Although not shown, according to the present invention,
The sealed liquid in the liquid chamber is an electrorheological fluid, and the spring constant changing means is arranged on the opposite side wall of the throttle passage,
It is also possible to use an electrode connected to the voltage applying means, whereby a voltage applied to the electrode, and thus to the electrorheological fluid, is changed to change the viscosity of the electrorheological fluid itself, whereby the axial spring is changed. The spring constant of the device can be adjusted steplessly.

[0022]

As is apparent from the above description, according to the present invention, since the throttle passage is formed in the shaft body, the entire length thereof can be sufficiently shortened, so that the throttle passage becomes the enclosed fluid.

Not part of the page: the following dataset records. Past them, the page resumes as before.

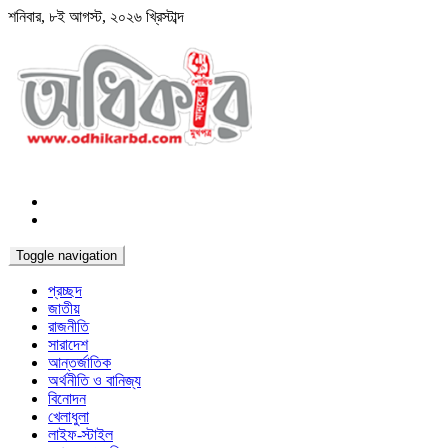
শনিবার, ৮ই আগস্ট, ২০২৬ খ্রিস্টাব্দ
Toggle navigation
প্রচ্ছদ
জাতীয়
রাজনীতি
সারাদেশ
আন্তর্জাতিক
অর্থনীতি ও বানিজ্য
বিনোদন
খেলাধুলা
লাইফ-স্টাইল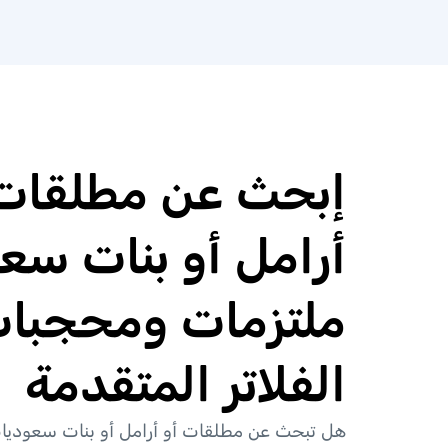
إبحث عن مطلقات 
أرامل أو بنات سع
ملتزمات ومحجبات
الفلاتر المتقدمة
هل تبحث عن مطلقات أو أرامل أو بنات سعوديا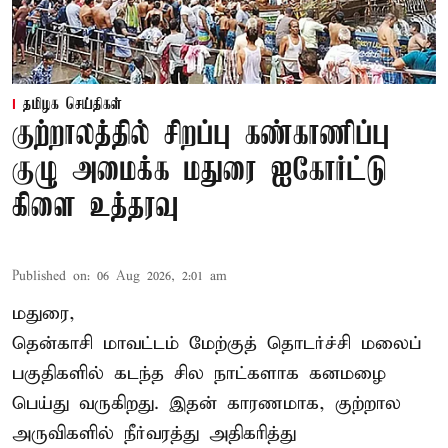
தமிழக செய்திகள்
குற்றாலத்தில் சிறப்பு கண்காணிப்பு
குழு அமைக்க மதுரை ஐகோர்ட்டு
கிளை உத்தரவு
Published on
:
06 Aug 2026, 2:01 am
மதுரை,
தென்காசி மாவட்டம் மேற்குத் தொடர்ச்சி மலைப்
பகுதிகளில் கடந்த சில நாட்களாக கனமழை
பெய்து வருகிறது. இதன் காரணமாக, குற்றால
அருவிகளில் நீர்வரத்து அதிகரித்து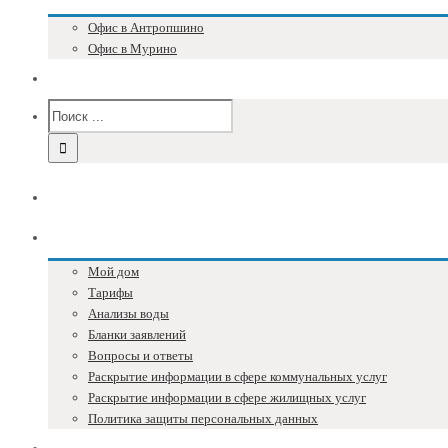
Офис в Антропшино
Офис в Мурино
Версия для слабовидящих
Главная
Собственникам
Мой дом
Тарифы
Анализы воды
Бланки заявлений
Вопросы и ответы
Раскрытие информации в сфере коммунальных услуг
Раскрытие информации в сфере жилищных услуг
Политика защиты персональных данных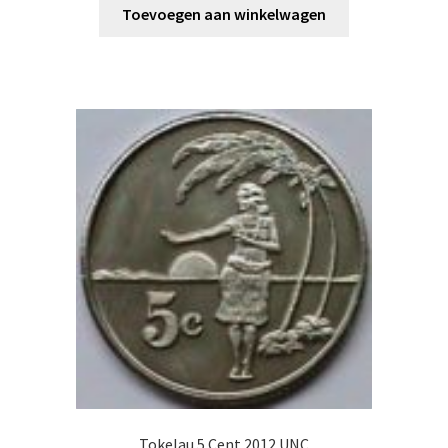
Toevoegen aan winkelwagen
Tokelau 5 Cent 2012 UNC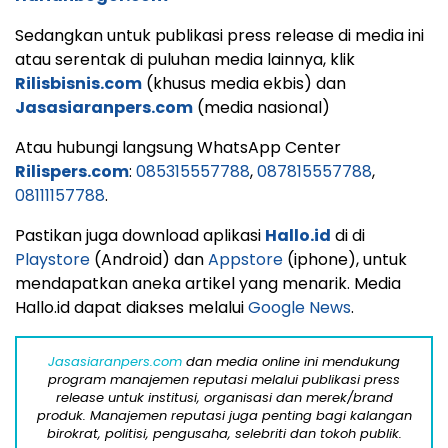
Sedangkan untuk publikasi press release di media ini
atau serentak di puluhan media lainnya, klik
Rilisbisnis.com
(khusus media ekbis) dan
Jasasiaranpers.com
(media nasional)
Atau hubungi langsung WhatsApp Center
Rilispers.com
:
085315557788
,
087815557788
,
08111157788
.
Pastikan juga download aplikasi
Hallo.id
di di
Playstore
(Android) dan
Appstore
(iphone), untuk
mendapatkan aneka artikel yang menarik. Media
Hallo.id dapat diakses melalui
Google News
.
Jasasiaranpers.com
dan media online ini mendukung
program manajemen reputasi melalui publikasi press
release untuk institusi, organisasi dan merek/brand
produk. Manajemen reputasi juga penting bagi kalangan
birokrat, politisi, pengusaha, selebriti dan tokoh publik.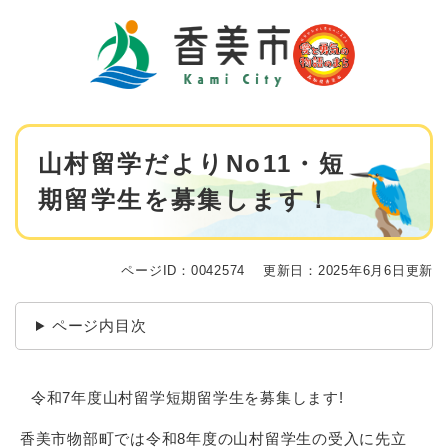
ペ
メニューを飛ばして本文へ
ー
ジ
の
先
頭
で
本
す
山村留学だよりNo11・短
文
。
期留学生を募集します！
ページID：0042574
更新日：2025年6月6日更新
ページ内目次
令和7年度山村留学短期留学生を募集します!
香美市物部町では令和8年度の山村留学生の受入に先立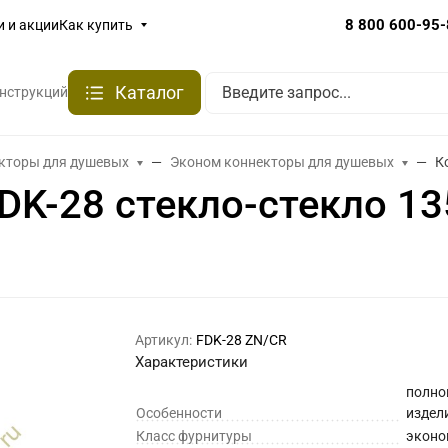
8 800 600-95
и и акции
Как купить
Каталог
онструкций
кторы для душевых
Эконом коннекторы для душевых
К
DK-28 стекло-стекло 13
Артикул:
FDK-28 ZN/CR
Характеристики
полно
Особенности
издел
Класс фурнитуры
эконо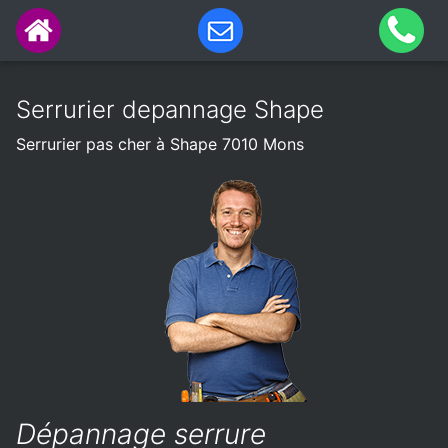
Serrurier depannage Shape
Serrurier pas cher à Shape 7010 Mons
Dépannage serrure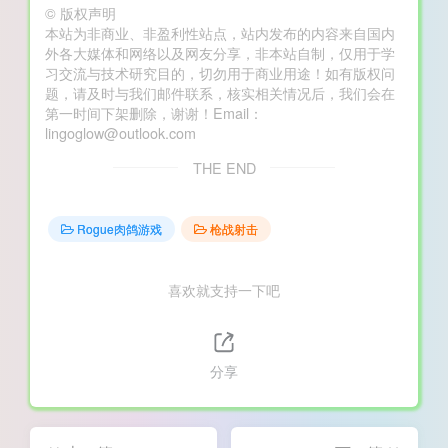
©
版权声明
本站为非商业、非盈利性站点，站内发布的内容来自国内
外各大媒体和网络以及网友分享，非本站自制，仅用于学
习交流与技术研究目的，切勿用于商业用途！如有版权问
题，请及时与我们邮件联系，核实相关情况后，我们会在
第一时间下架删除，谢谢！Email：
lingoglow@outlook.com
THE END
Rogue肉鸽游戏
枪战射击
喜欢就支持一下吧
分享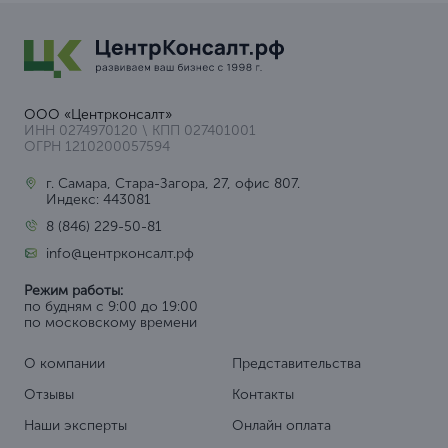
ООО «Центрконсалт»
ИНН 0274970120 \ КПП 027401001
ОГРН 1210200057594
г. Самара, Стара-Загора, 27, офис 807.
Индекс: 443081
8 (846) 229-50-81
info@центрконсалт.рф
Режим работы:
по будням с 9:00 до 19:00
по московскому времени
О компании
Представительства
Отзывы
Контакты
Наши эксперты
Онлайн оплата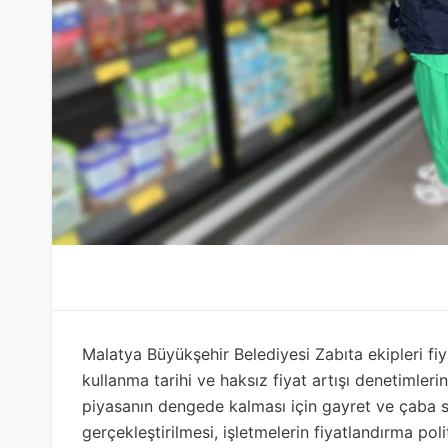
Malatya Büyükşehir Belediyesi Zabıta ekipleri fiya
kullanma tarihi ve haksız fiyat artışı denetimleri
piyasanın dengede kalması için gayret ve çaba se
gerçekleştirilmesi, işletmelerin fiyatlandırma po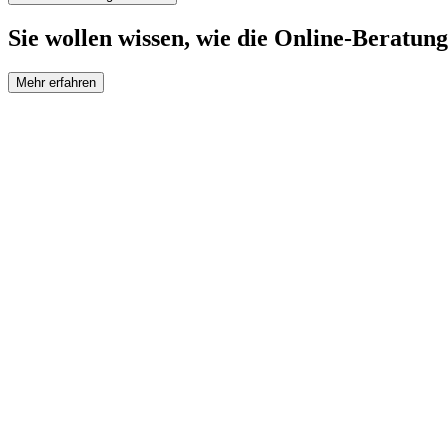
Sie wollen wissen, wie die Online-Beratung
Mehr erfahren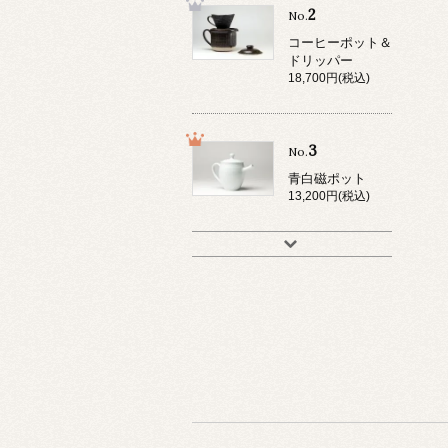
2
No.
コーヒーポット＆
ドリッパー
18,700円(税込)
3
No.
青白磁ポット
13,200円(税込)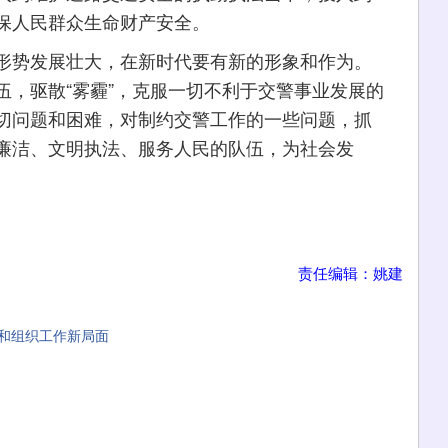
保人民群众生命财产安全。
势发展壮大，在新时代要有新的形象和作为。
伍，驱散“雾霾”，克服一切不利于交警事业发展的
切问题和困难，对制约交警工作的一些问题，抓
廉洁、文明执法、服务人民的队伍，为社会发
责任编辑：姚建
和组织工作新局面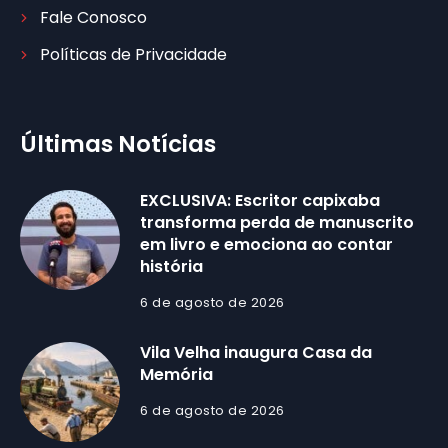
Fale Conosco
Políticas de Privacidade
Últimas Notícias
EXCLUSIVA: Escritor capixaba
transforma perda de manuscrito
em livro e emociona ao contar
história
6 de agosto de 2026
Vila Velha inaugura Casa da
Memória
6 de agosto de 2026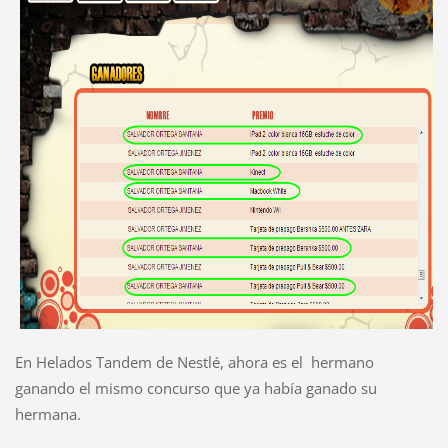
En Helados Tandem de Nestlé, ahora es el hermano
ganando el mismo concurso que ya había ganado su
hermana.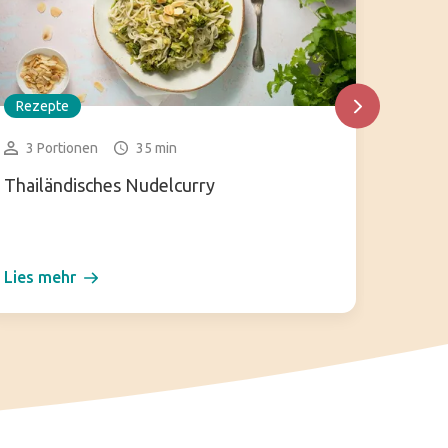
Rezepte
Rezep
3 Portionen
35 min
2 gr
Thailändisches Nudelcurry
Quinoa
Lies mehr
Lies m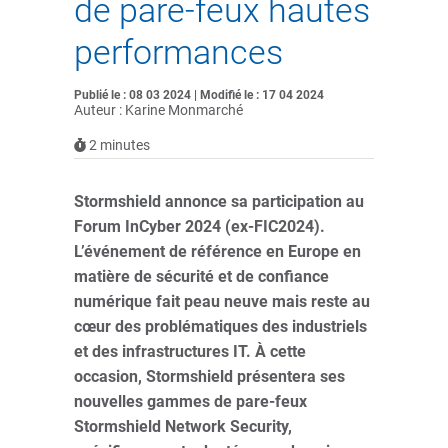
de pare-feux hautes
performances
Publié le : 08 03 2024 | Modifié le : 17 04 2024
Auteur : Karine Monmarché
2
minutes
Stormshield annonce sa participation au
Forum InCyber 2024 (ex-FIC2024).
L’événement de référence en Europe en
matière de sécurité et de confiance
numérique fait peau neuve mais reste au
cœur des problématiques des industriels
et des infrastructures IT.
À cette
occasion, Stormshield présentera ses
nouvelles gammes de pare-feux
Stormshield Network Security,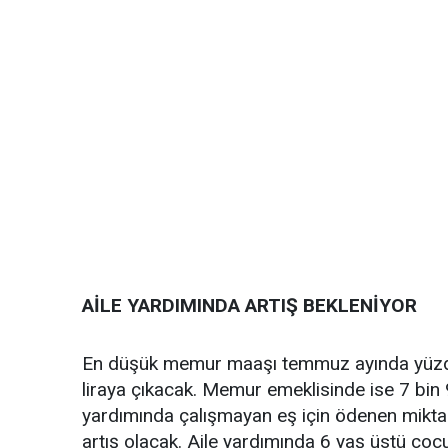
AİLE YARDIMINDA ARTIŞ BEKLENİYOR
En düşük memur maaşı temmuz ayında yüzde 7
liraya çıkacak. Memur emeklisinde ise 7 bin 9
yardımında çalışmayan eş için ödenen miktar 
artış olacak. Aile yardımında 6 yaş üstü çoc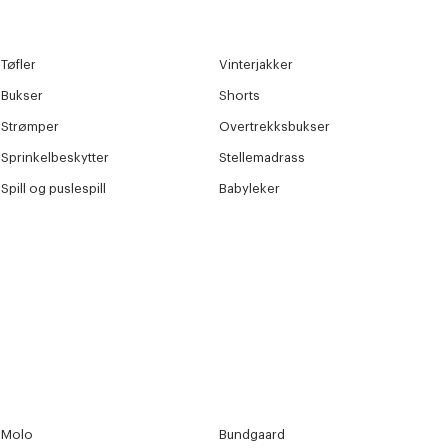
Tøfler
Vinterjakker
Bukser
Shorts
Strømper
Overtrekksbukser
Sprinkelbeskytter
Stellemadrass
Spill og puslespill
Babyleker
Molo
Bundgaard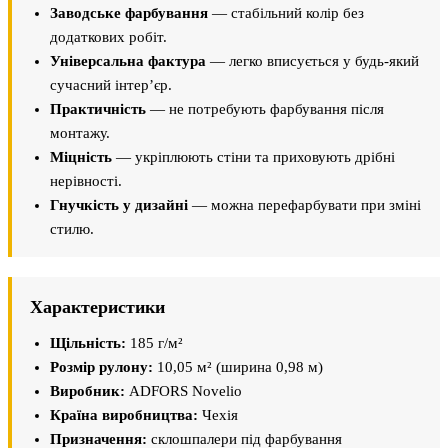
Заводське фарбування
— стабільний колір без
додаткових робіт.
Універсальна фактура
— легко вписується у будь-який
сучасний інтер’єр.
Практичність
— не потребують фарбування після
монтажу.
Міцність
— укріплюють стіни та приховують дрібні
нерівності.
Гнучкість у дизайні
— можна перефарбувати при зміні
стилю.
Характеристики
Щільність:
185 г/м²
Розмір рулону:
10,05 м² (ширина 0,98 м)
Виробник:
ADFORS Novelio
Країна виробництва:
Чехія
Призначення:
склошпалери під фарбування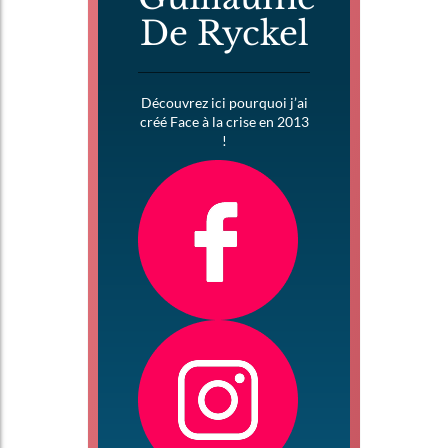
De Ryckel
Découvrez ici pourquoi j’ai
créé Face à la crise en 2013
!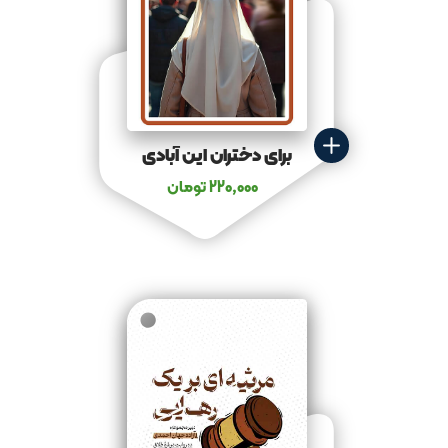
برای دختران این آبادی
220,000
تومان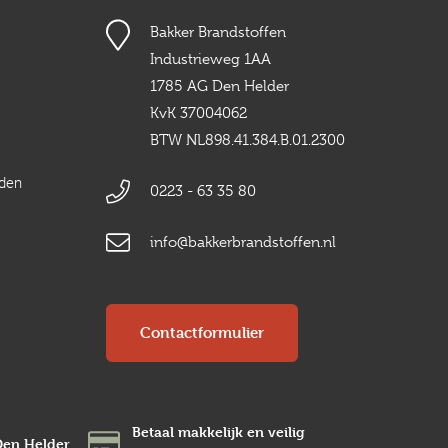
Bakker Brandstoffen
Industrieweg 1AA
1785 AG Den Helder
KvK 37004062
BTW NL898.41.384.B.01.2300
rden
0223 - 63 35 80
info@bakkerbrandstoffen.nl
Contactformulier
Betaal makkelijk en veilig
Den Helder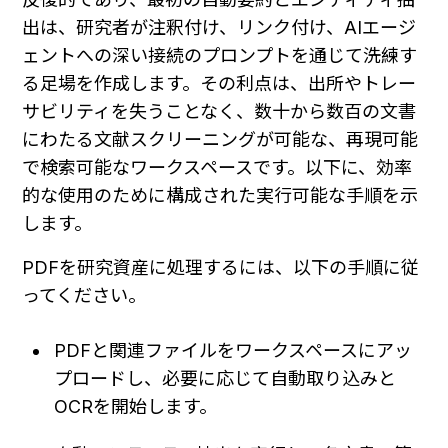
出は、研究者が注釈付け、リンク付け、AIエージ
ェントへの深い接続のプロンプトを通じて洗練す
る足場を作成します。その利点は、出所やトレー
サビリティを失うことなく、数十から数百の文書
にわたる文献スクリーニングが可能な、再現可能
で検索可能なワークスペースです。以下に、効率
的な使用のために構成された実行可能な手順を示
します。
PDFを研究資産に処理するには、以下の手順に従
ってください。
PDFと関連ファイルをワークスペースにアッ
プロードし、必要に応じて自動取り込みと
OCRを開始します。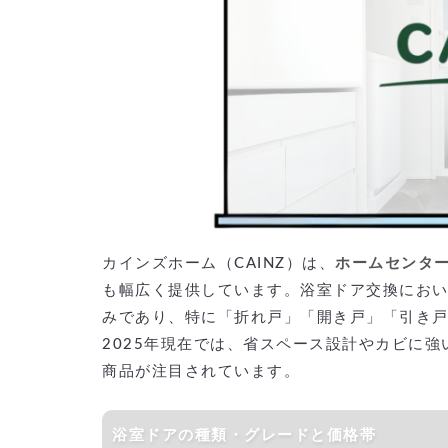
カインズホーム（CAINZ）は、
ホームセンタ
も幅広く提供しています。浴室ドア交換にお
みであり、特に「折れ戸」「開き戸」「引き
2025年現在では、省スペース設計やカビに
商品が注目されています。
浴室ドアの種類・グレードと価格帯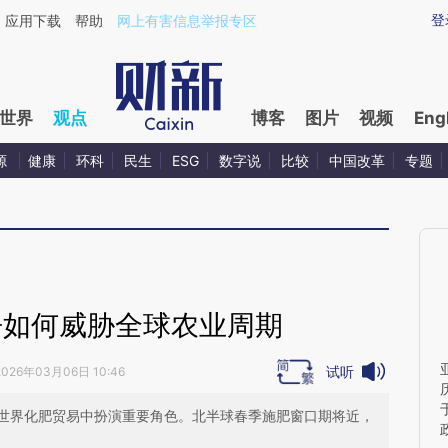
aixin.com/zZedw07W](https://a.caixin.com/zZedw07W
登
应用下载
帮助
网上有害信息举报专区
世界
观点
博客
图片
视频
Eng
源
健康
环科
民生
ESG
数字说
比较
中国改革
专题
争如何威胁全球农业周期
试听
2026年03月06日 10:46
世界化肥贸易中扮演重要角色。北半球春季施肥窗口期将近，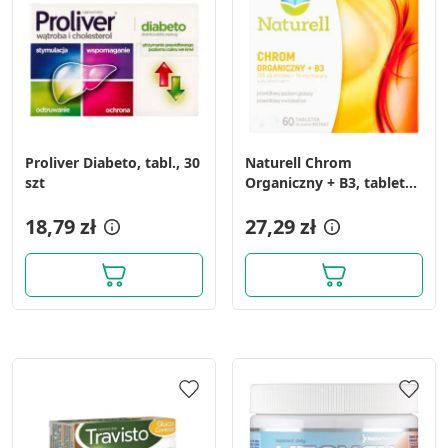
Proliver Diabeto, tabl., 30
Naturell Chrom
szt
Organiczny + B3, tabletki
do ssania, 60 szt.
18,79 zł
27,29 zł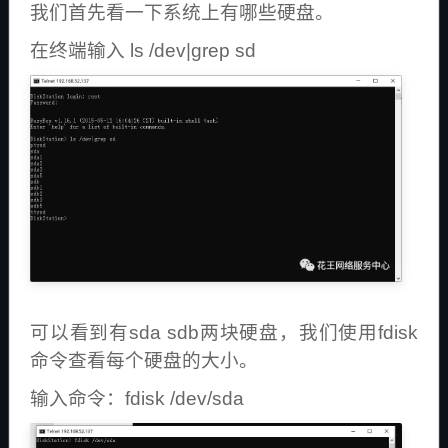
我们首先看一下系统上有哪些硬盘。
在终端输入 ls /dev|grep sd
可以看到有sda sdb两块硬盘，我们使用fdisk
命令查看每个硬盘的大小。
输入命令：fdisk /dev/sda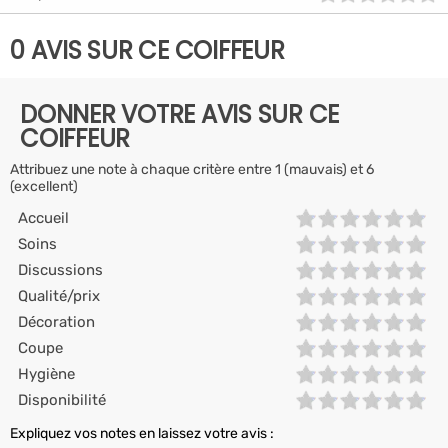
0 AVIS SUR CE COIFFEUR
DONNER VOTRE AVIS SUR CE
COIFFEUR
Attribuez une note à chaque critère entre 1 (mauvais) et 6
(excellent)
Accueil
Soins
Discussions
Qualité/prix
Décoration
Coupe
Hygiène
Disponibilité
Expliquez vos notes en laissez votre avis :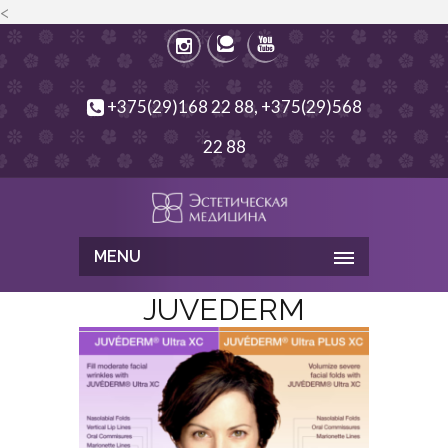
<
+375(29)168 22 88, +375(29)568
22 88
MENU
JUVEDERM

The inherent flow resistance exerted can be made sufficiently small, so that the risk of clogging of the throttle passage is effectively eliminated and the minimum spring constant of the device can also be made sufficiently small. In addition, both the throttle passage and the spring constant changing means,
By arranging the outer cylinder on the inner peripheral side, the entire apparatus can be downsized sufficiently and the outer cylinder of the apparatus can be attached extremely easily.

[Brief description of drawings]

FIG. 1 is a side view of an essential part showing an application example of an invention device.

FIG. 2 is a vertical sectional view showing an embodiment of the present invention.

3 is a cross-sectional view of FIG.

FIG. 4 is a cross-sectional view showing another example of the valve member.

FIG. 5 is a cross-sectional view showing a conventional example.

[Explanation of symbols]

 1 bogie frame 2 wheel shaft 3 shaft box 4 shaft spring device 5 arm 6 shaft body 7 outer cylinder 8 elastic body 9 liquid chamber 10 throttle passage 11 liquid 12 valve member 12a large diameter through hole 12b small diameter through hole 13 actuator 14 hollow space 15 rigidity Plate 16 Sliding contact member 17 Rigid casing 18 Top plate 19 Bottom plate 20 Cavity

Claims (3)

[Claims] 1. An axle spring device for a railway vehicle for interconnecting an axle box supporting a wheel axle of a railway vehicle and a bogie frame located above the axle box, the axle box side member or bogie frame side member An elastic body is arranged between the shaft body as a member and an outer cylinder as a member on the other side, and a plurality of liquid chambers are provided at positions circumferentially separated between the shaft body and the outer cylinder. , The respective liquid chambers are communicated with each other by a throttle passage provided in the shaft body,
A shaft spring device for a railway vehicle, comprising spring constant changing means for changing the flow resistance of a liquid chamber and a liquid sealed in the throttle passage in the throttle passage. 2. A shaft spring device for a railway vehicle according to claim 1, wherein the spring constant changing means is a valve member connected to an actuator. 3. The liquid according to claim 1, wherein the liquid is an electrorheological fluid, and the spring constant changing means is each electrode connected to a voltage applying means and arranged on opposite side walls of the throttle passage. Axle spring device for railway vehicles.